- Language-generating artificial intelligence could have an empowering impact in science, but non-transparency and oversimplification of complex data could threaten scientific professionalism.
- Authors call on government bodies to enforce systematic regulation to help realise the potential of large language models in science.
Large language models (LLMs) are artificial intelligence algorithms that recognise, summarise, and generate human language from very large text-based datasets. LLMs could well empower scientists to draw information from big data; however, researchers from the University of Michigan are concerned that without appropriate regulation, LLMs could threaten scientific professionalism and intensify public distrust in science.
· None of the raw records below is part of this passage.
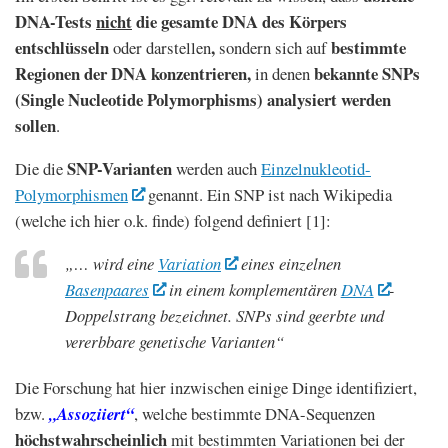
DNA-Tests
nicht
die gesamte DNA des Körpers
entschlüsseln
,
bestimmte
oder darstellen
sondern sich auf
Regionen der DNA konzentrieren,
bekannte SNPs
in denen
(Single Nucleotide Polymorphisms) analysiert werden
sollen
.
SNP-Varianten
Die die
werden auch
Einzelnukleotid-
Polymorphismen
genannt. Ein SNP ist nach Wikipedia
(welche ich hier o.k. finde) folgend definiert [1]:
„… wird eine
Variation
eines einzelnen
Basenpaares
in einem komplementären
DNA
-
Doppelstrang bezeichnet. SNPs sind geerbte und
vererbbare genetische Varianten“
Die Forschung hat hier inzwischen einige Dinge identifiziert,
bzw.
„Assoziiert“
, welche bestimmte DNA-Sequenzen
höchstwahrscheinlich
mit bestimmten Variationen bei der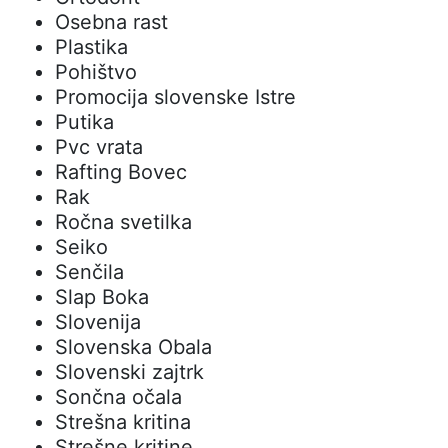
Osebna rast
Plastika
Pohištvo
Promocija slovenske Istre
Putika
Pvc vrata
Rafting Bovec
Rak
Ročna svetilka
Seiko
Senčila
Slap Boka
Slovenija
Slovenska Obala
Slovenski zajtrk
Sončna očala
Strešna kritina
Strešne kritine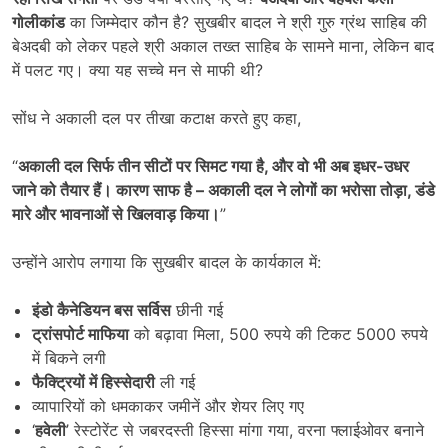
गोलीकांड
का जिम्मेदार कौन है? सुखबीर बादल ने श्री गुरु ग्रंथ साहिब की
बेअदबी को लेकर पहले श्री अकाल तख्त साहिब के सामने माना, लेकिन बाद
में पलट गए। क्या यह सच्चे मन से माफी थी?
सोंध ने अकाली दल पर तीखा कटाक्ष करते हुए कहा,
“
अकाली दल सिर्फ तीन सीटों पर सिमट गया है
,
और वो भी अब इधर-उधर
जाने को तैयार हैं। कारण साफ है
–
अकाली दल ने लोगों का भरोसा तोड़ा
,
डंडे
मारे और भावनाओं से खिलवाड़ किया।
”
उन्होंने आरोप लगाया कि सुखबीर बादल के कार्यकाल में:
इंडो कैनेडियन बस सर्विस
छीनी गई
ट्रांसपोर्ट माफिया
को बढ़ावा मिला, 500 रुपये की टिकट 5000 रुपये
में बिकने लगी
फैक्ट्रियों में हिस्सेदारी
ली गई
व्यापारियों को धमकाकर जमीनें और शेयर लिए गए
‘
हवेली
’ रेस्टोरेंट से जबरदस्ती हिस्सा मांगा गया, वरना फ्लाईओवर बनाने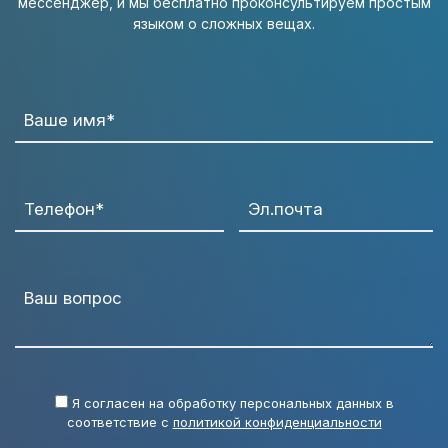
мессенджер, и мы бесплатно проконсультируем простым
языком о сложных вещах.
Ваше имя*
Телефон*
Эл.почта
Ваш вопрос
Я согласен на обработку персональных данных в
соответствие с
политикой конфиденциальности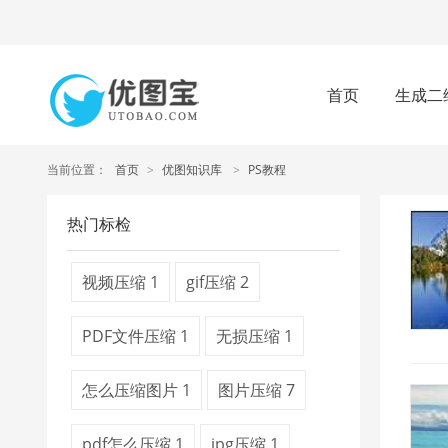
首页
生成二
当前位置：
首页
>
优图知识库
>
PS教程
热门标检
视频压缩
1
gif压缩
2
PDF文件压缩
1
无损压缩
1
怎么压缩图片
1
图片压缩
7
pdf怎么压缩
1
jpg压缩
1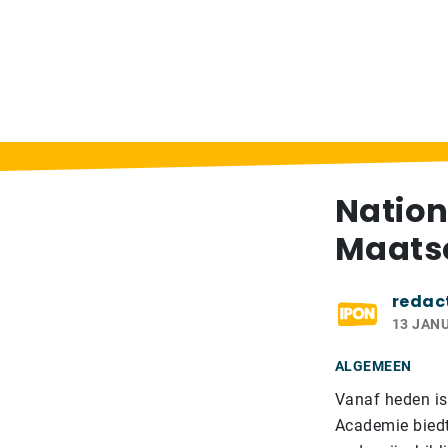
Home
>
Berichten
>
Nationale Academie V
Nation
Maatsc
redac
13 JANU
ALGEMEEN
Vanaf heden is
Academie biedt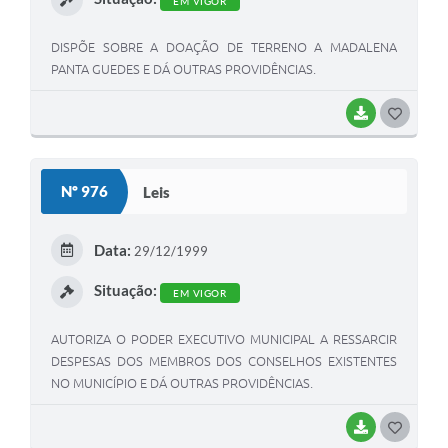
EM VIGOR
DISPÕE SOBRE A DOAÇÃO DE TERRENO A MADALENA
PANTA GUEDES E DÁ OUTRAS PROVIDÊNCIAS.
BAIXAR
G
O
S
Nº 976
Leis
T
E
Data:
29/12/1999
I
Situação:
EM VIGOR
AUTORIZA O PODER EXECUTIVO MUNICIPAL A RESSARCIR
DESPESAS DOS MEMBROS DOS CONSELHOS EXISTENTES
NO MUNICÍPIO E DÁ OUTRAS PROVIDÊNCIAS.
BAIXAR
G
A recent report examined the potential social change brought about by LLMs. In a subsequent Nature Q&A, the report’s co-author, Professor Shobita Parthasarathy, described the impact of LLMs in the scientific disciplines. She highlighted the potential for LLMs to help large scientific publishers to automate aspects of peer review, generate scientific queries, and even evaluate results, but cautioned that without systematic regulation, LLMs could exacerbate existing inequalities and oversimplify complex data.
Without appropriate regulation, LLMs could threaten scientific professionalism and intensify public distrust in science.
Developers are not required to disclose the accuracy of an LLM, and the models’ processes are not transparent, meaning that users could be unaware that LLMs can make errors, include outdated information, and remove important nuances. Furthermore, readers are unable to distinguish LLM-generated text from human-generated text, thereby highlighting that the technology could be employed to distribute misinformation and generate fake scientific articles.
For the potential of LLMs to be realised in science, Prof Parthasarathy calls on government bodies to enforce transparency in their use, stipulating that those who develop LLMs should disclose the models’ processes and make clear where LLMs have been used to generate an output.